1Johns Hopkins Medicine, Baltimore, MD, 2The University of Chicago,Chicago, IL. 3Advocate Children's Hospital, Chicago, IL

Objective(s): Severe progressive pulmonary vein (PV) stenosis remains very difficult to manage with limited treatments. Several growth factors, including VEGF, PDGF and TGF-β1, are involved in PV stenosis. However, increased knowledge of the downstream signaling cascades is needed to develop effective clinical interventions. Calpain provides an interesting candidate therapeutic target, since it is activated by EGF, PDGF and TGF-β1. We have also discovered that calpain-9 is associated with cell proliferation and fibrosis. In this study, we examined the role of calpain-9 in PV stenosis.
Methods: Non-stenosis (Ns-PV) and stenosis PV with vascular stents (S-PV) were harvested from a patient with congenital PV stenosis. H&E, Masson-Trichrome and calpain-9 staining were performed to measure intimal thickness and the number of calpain-9 positive cells. Furthermore, we examined the role of calpain-9 in neointimal hyperplasia using a mouse wire injury model.
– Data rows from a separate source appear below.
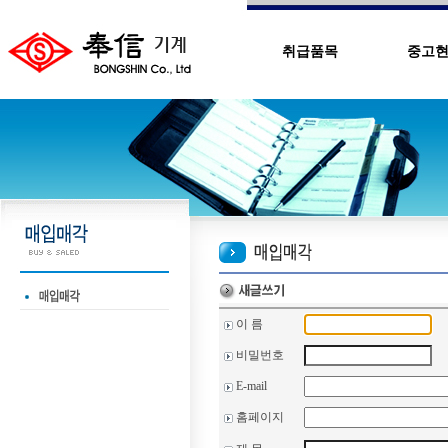
취급품목
중고
이 름
비밀번호
E-mail
홈페이지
Results: Intimal thickness of human PV was significantly greater in S-PV than Ns-PV (470.0±123.6 vs 128.8±40.2µm, P<0.01). The number of calpain-9 positive cells tended to be higher in S-PV than Ns-PV (16.6±6.2 vs 13.7±4.5/HPF, P=0.09). In a mouse model, the number of calpain-9 positive cells were significantly higher in wire injure group with significant intimal hyperplasia formation compared to the control group (45.9±10.9 vs 16.7±5.9/intima, P<0.01).
Conclusions: Calpain-9 is likely to be associated with intimal hyperplasia in human PV stenosis. Further study using a mouse wire injury model will be able to identify the detail effect of calpain-9 on intimal hyperplasia, which could develop a new target for the treatment of PV stenosis.